Official Title: “Does a Seven Day Treatment With Dipyridamole Induce Protection Against Ischemia-Reperfusion Injury?”

This study is performed to determine whether a seven day treatment with dipyridamole (slow release, 200mg twice daily) can induce a protective effect against ischemia-reperfusion injury, after ischemic exercise of the non-dominant forearm in healthy volunteers.

Study Type: Interventional

Study Design: Treatment, Randomized, Double Blind (Subject, Caregiver, Investigator, Outcomes Assessor), Active Control, Crossover Assignment, Pharmacodynamics Study

Study Primary Completion Date: October 2007

Rationale:

Dipyridamole increases the endogenous adenosine level by inhibition of the nucleoside transporter (ENT-1). Activation of the adenosine receptor protects against ischemia-reperfusion injury (pharmacologic preconditioning).

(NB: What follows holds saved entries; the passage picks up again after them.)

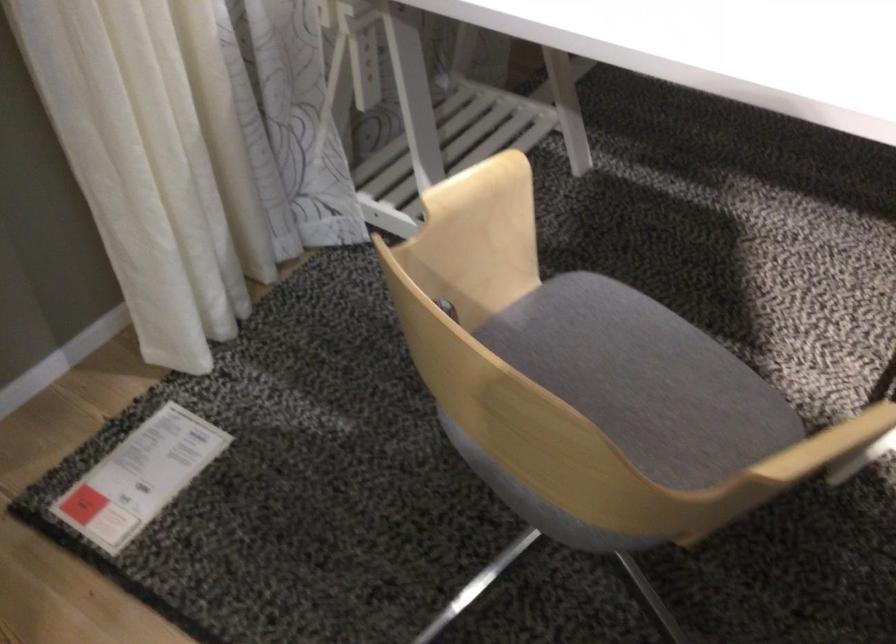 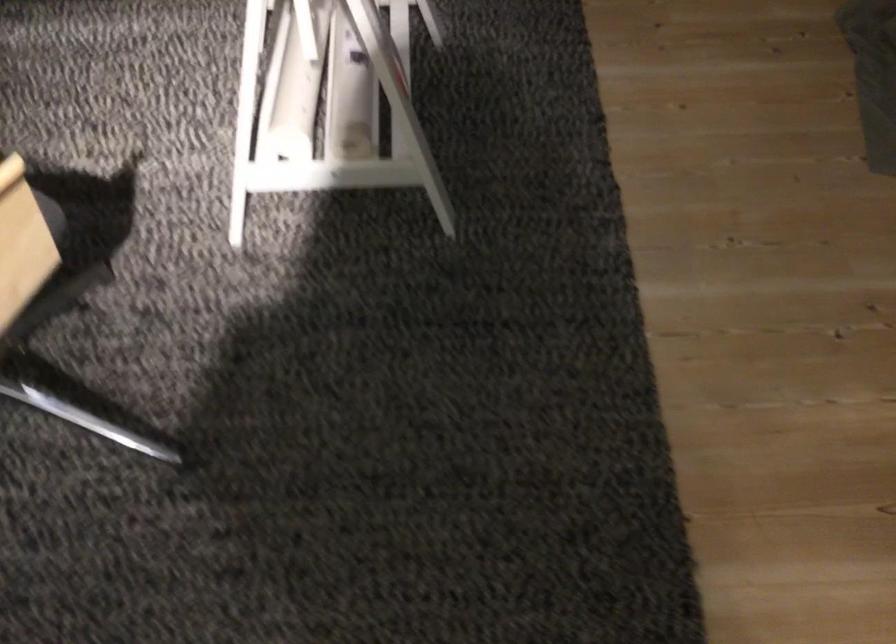 Question: The camera is either moving clockwise (left) or counter-clockwise (right) around the object. The first image is from the beginning of the video and the second image is from the end. Is the camera moving left or right when shooting the video?

Choices:
 (A) Left
 (B) Right

Answer: (A) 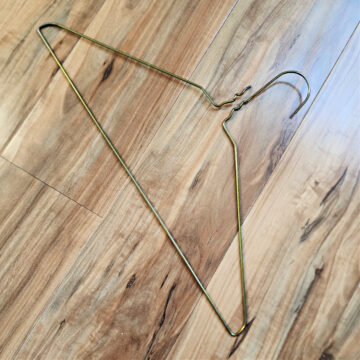 Locate an element on the screen. The width and height of the screenshot is (360, 360). left side of hanger is located at coordinates (44, 26). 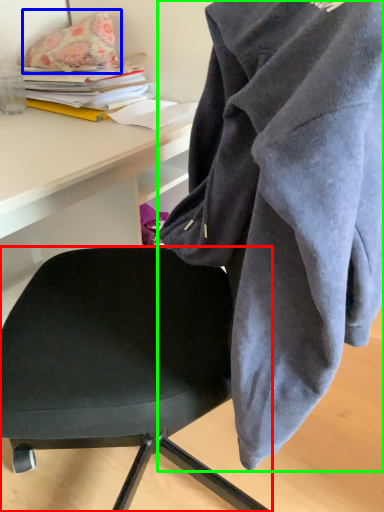 Question: Which object is the closest to the chair (highlighted by a red box)? Choose among these: pillow (highlighted by a blue box) or cloak (highlighted by a green box).

Choices:
 (A) pillow
 (B) cloak

Answer: (B) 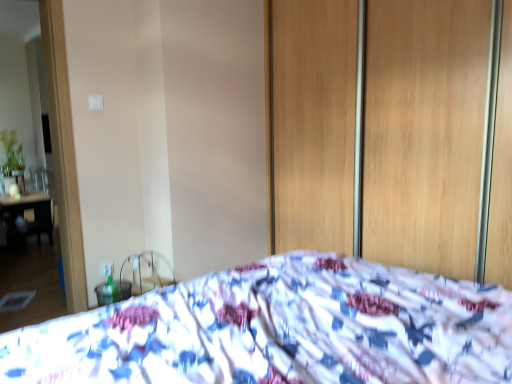 Image resolution: width=512 pixels, height=384 pixels. Describe the element at coordinates (424, 132) in the screenshot. I see `wooden screen door at center` at that location.

Locate an element on the screen. The image size is (512, 384). wooden screen door at center is located at coordinates (424, 132).

In order to face wooden screen door at center, should I rotate leftwards or rightwards?

Rotate right and turn 14.504 degrees.

You are a GUI agent. You are given a task and a screenshot of the screen. Output one action in this format:
    pyautogui.click(x=<x>, y=<y>)
    Task: Click on the white printed fabric bed at center
    
    Given the screenshot: What is the action you would take?
    pyautogui.click(x=279, y=330)

The width and height of the screenshot is (512, 384). What do you see at coordinates (279, 330) in the screenshot?
I see `white printed fabric bed at center` at bounding box center [279, 330].

What is the approximate width of white printed fabric bed at center?

The width of white printed fabric bed at center is 4.19 feet.

In order to click on wooden screen door at center in this screenshot , I will do `click(424, 132)`.

Considering the positions of objects wooden screen door at center and white printed fabric bed at center in the image provided, who is more to the right, wooden screen door at center or white printed fabric bed at center?

wooden screen door at center is more to the right.

Between wooden screen door at center and white printed fabric bed at center, which one is positioned behind?

wooden screen door at center is further away from the camera.

Between point (281, 159) and point (134, 332), which one is positioned in front?

Point (134, 332)

From the image's perspective, is wooden screen door at center positioned above or below white printed fabric bed at center?

wooden screen door at center is situated higher than white printed fabric bed at center in the image.

From a real-world perspective, does wooden screen door at center stand above white printed fabric bed at center?

Yes.

In the scene shown: Which of these two, wooden screen door at center or white printed fabric bed at center, is wider?

Wider between the two is white printed fabric bed at center.

Does wooden screen door at center have a lesser height compared to white printed fabric bed at center?

No.

Between wooden screen door at center and white printed fabric bed at center, which one has smaller size?

With smaller size is wooden screen door at center.

Is white printed fabric bed at center inside wooden screen door at center?

No, white printed fabric bed at center is located outside of wooden screen door at center.

Is wooden screen door at center next to white printed fabric bed at center?

wooden screen door at center is not next to white printed fabric bed at center, and they're not touching.

Is white printed fabric bed at center at the back of wooden screen door at center?

No, white printed fabric bed at center is not at the back of wooden screen door at center.

Measure the distance from wooden screen door at center to white printed fabric bed at center.

wooden screen door at center is 3.69 feet away from white printed fabric bed at center.

I want to click on bed below the wooden screen door at center (from a real-world perspective), so tap(279, 330).

In the image, is white printed fabric bed at center on the left side or the right side of wooden screen door at center?

white printed fabric bed at center is positioned on wooden screen door at center's left side.

Between white printed fabric bed at center and wooden screen door at center, which one is positioned in front?

white printed fabric bed at center is more forward.

Is point (215, 322) positioned before point (510, 190)?

Yes, it is in front of point (510, 190).

From the image's perspective, is white printed fabric bed at center over wooden screen door at center?

No.

From a real-world perspective, which is physically above, white printed fabric bed at center or wooden screen door at center?

In real-world perspective, wooden screen door at center is above.

Can you confirm if white printed fabric bed at center is thinner than wooden screen door at center?

No, white printed fabric bed at center is not thinner than wooden screen door at center.

Considering the sizes of objects white printed fabric bed at center and wooden screen door at center in the image provided, who is shorter, white printed fabric bed at center or wooden screen door at center?

white printed fabric bed at center.

Does white printed fabric bed at center have a larger size compared to wooden screen door at center?

Yes.

Is white printed fabric bed at center not inside wooden screen door at center?

Yes.

Is white printed fabric bed at center in contact with wooden screen door at center?

No.

Is white printed fabric bed at center aimed at wooden screen door at center?

No, white printed fabric bed at center is not oriented towards wooden screen door at center.

How many degrees apart are the facing directions of white printed fabric bed at center and wooden screen door at center?

89.9 degrees.

I want to click on bed below the wooden screen door at center (from the image's perspective), so click(x=279, y=330).

What are the coordinates of `bed below the wooden screen door at center (from a real-world perspective)` in the screenshot? It's located at (279, 330).

Locate an element on the screen. Image resolution: width=512 pixels, height=384 pixels. screen door on the right of white printed fabric bed at center is located at coordinates (424, 132). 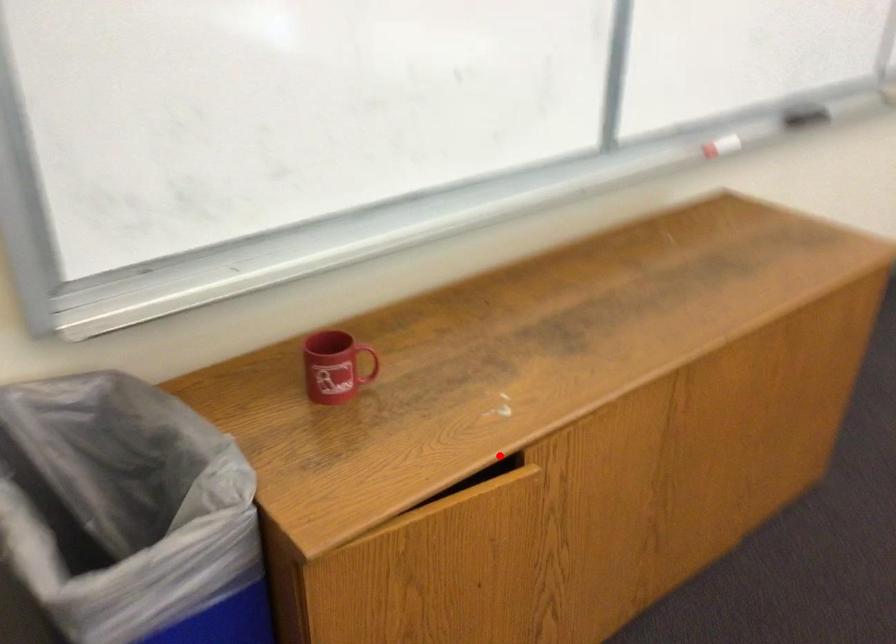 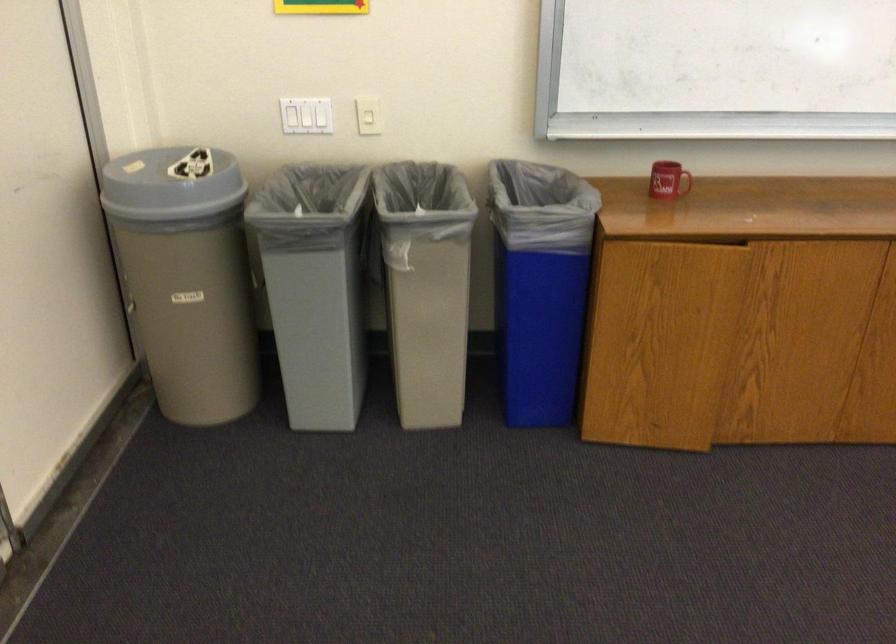 Locate, in the second image, the point that corresponds to the highlighted location in the first image.

(736, 242) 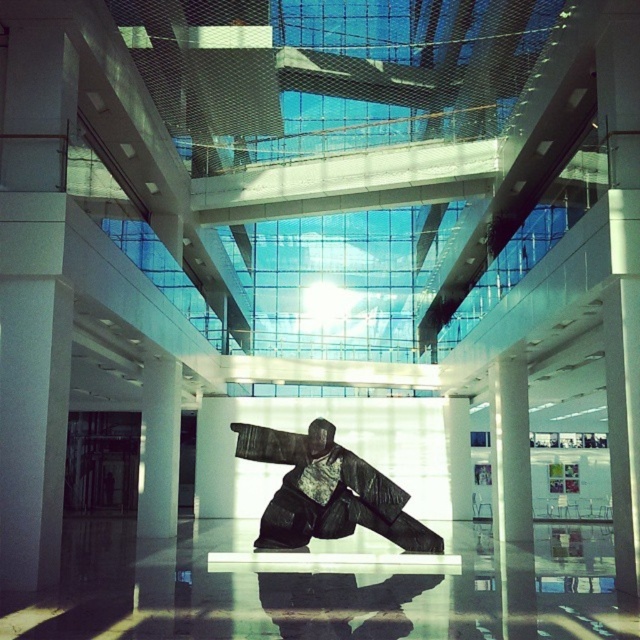 You are standing in the modern architectural interior space described. You want to place a new decorative item exactly at the point marked as point (326, 492). What object is currently occupying that location?

The dark brown wood statue at center is located at point (326, 492), so that location is currently occupied by the dark brown wood statue at center.

You are an art curator planning to install a new lighting system in the gallery. The statue is placed on a pillar. To ensure the statue is properly illuminated, you need to know if the pillar is directly under the statue. Is the dark brown wood statue at center positioned over the white glossy pillar at center?

Yes, the dark brown wood statue at center is positioned over the white glossy pillar at center, so the pillar is directly under the statue. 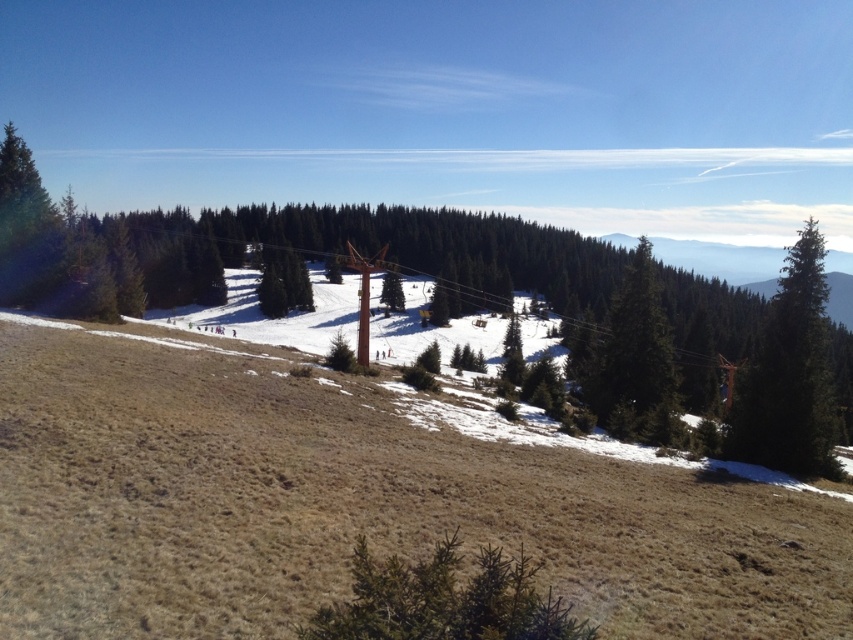 Is green matte tree at center-right above green matte tree at center?

Actually, green matte tree at center-right is below green matte tree at center.

Is point (666, 332) in front of point (386, 273)?

Yes, point (666, 332) is closer to viewer.

Locate an element on the screen. green matte tree at center-right is located at coordinates (635, 358).

In order to click on green matte tree at center-right in this screenshot , I will do `click(635, 358)`.

Is the position of green matte tree at lower center more distant than that of dark green coniferous tree at right?

No, it is not.

Who is lower down, green matte tree at lower center or dark green coniferous tree at right?

green matte tree at lower center

Who is more forward, (x=389, y=632) or (x=828, y=461)?

Positioned in front is point (x=389, y=632).

This screenshot has height=640, width=853. I want to click on green matte tree at lower center, so click(x=445, y=600).

Is point (329, 628) in front of point (387, 291)?

Yes, it is.

Between green matte tree at lower center and green matte tree at center, which one has less height?

Standing shorter between the two is green matte tree at lower center.

From the picture: Who is more forward, (376, 596) or (381, 280)?

Point (376, 596) is in front.

Locate an element on the screen. green matte tree at lower center is located at coordinates (445, 600). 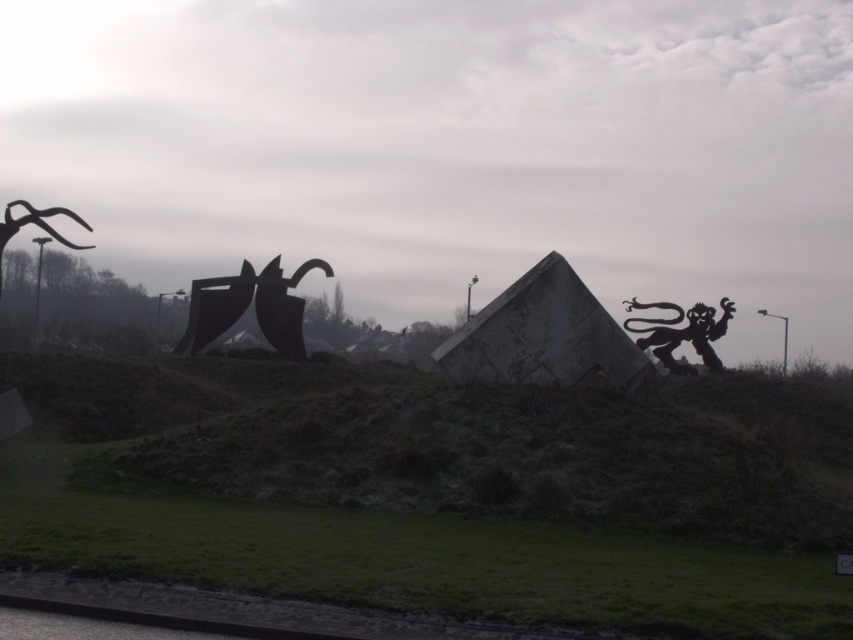 You are an art curator planning to install a new sculpture in this outdoor space. The new sculpture will be placed between the black matte sculpture at center and the dark matte lion at upper right. If the new sculpture must be shorter than both existing sculptures, which one should you use as a reference for the maximum height?

The black matte sculpture at center is taller than the dark matte lion at upper right. Therefore, you should use the dark matte lion at upper right as the reference for the maximum height since it is shorter, ensuring the new sculpture is shorter than both. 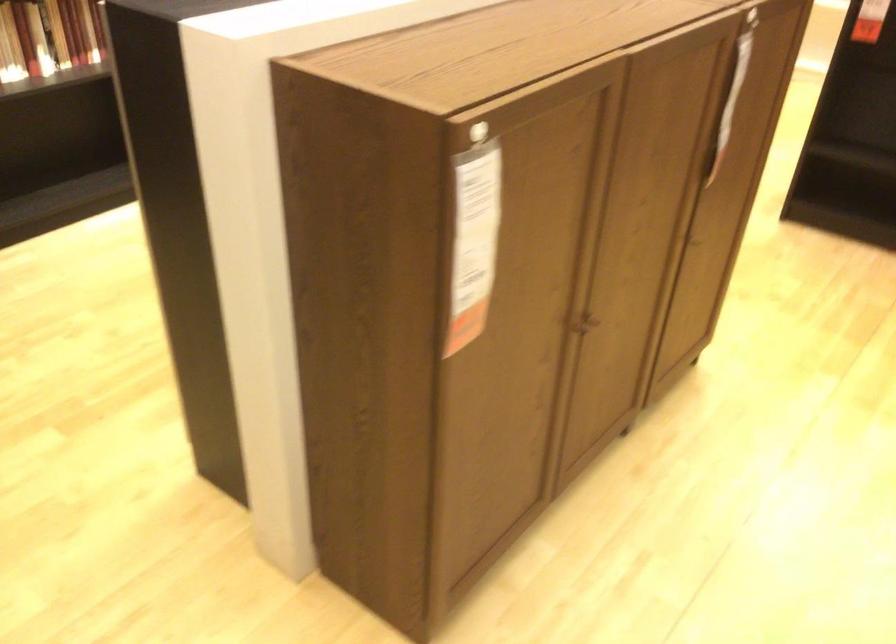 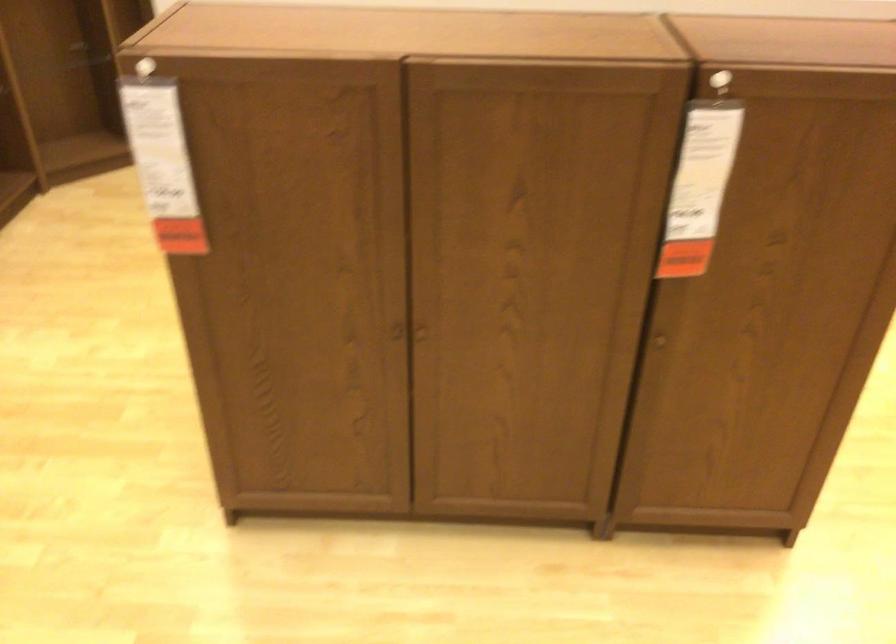 Where in the second image is the point corresponding to the point at 467,257 from the first image?

(162, 164)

The purpose of this project is to explore whether a seven day treatment with dipyridamole can reduce ischemia-reperfusion injury in the forearm, in a randomized double blind placebo controlled trial.

Study design:

Randomized double-blind placebo-controlled trial with a cross-over design.

Study population:

Healthy male volunteers, aged 18-50 yr

Intervention:

10 Volunteers will be randomised to receive in a cross-over design either a 7 day treatment with dipyridamole (Persantin retard; 200 mg twice daily) or placebo followed by 10 minutes of ischemic isometric muscle contraction of the non-dominant forearm and upon reperfusion infusion of radiolabeled Annexin A5 (Annexin scintigraphy).

Main study parameters/endpoints:

Percentage difference in radioactivity (counts/pixel) between experimental and control thenar muscle at 60 and 240 minutes after reperfusion.

Nature and extent of the burden and risks associated with participation, benefit and group relatedness:

This study will be executed at the Clinical Research Centre Nijmegen under close medical supervision. Treatment with dipyridamole is not expected to harm the volunteers. During the first days of treatment with dipyridamole, a headache may occur. Ischemic hand gripping will temporarily result in pain in the forearm. This is completely reversible upon reperfusion.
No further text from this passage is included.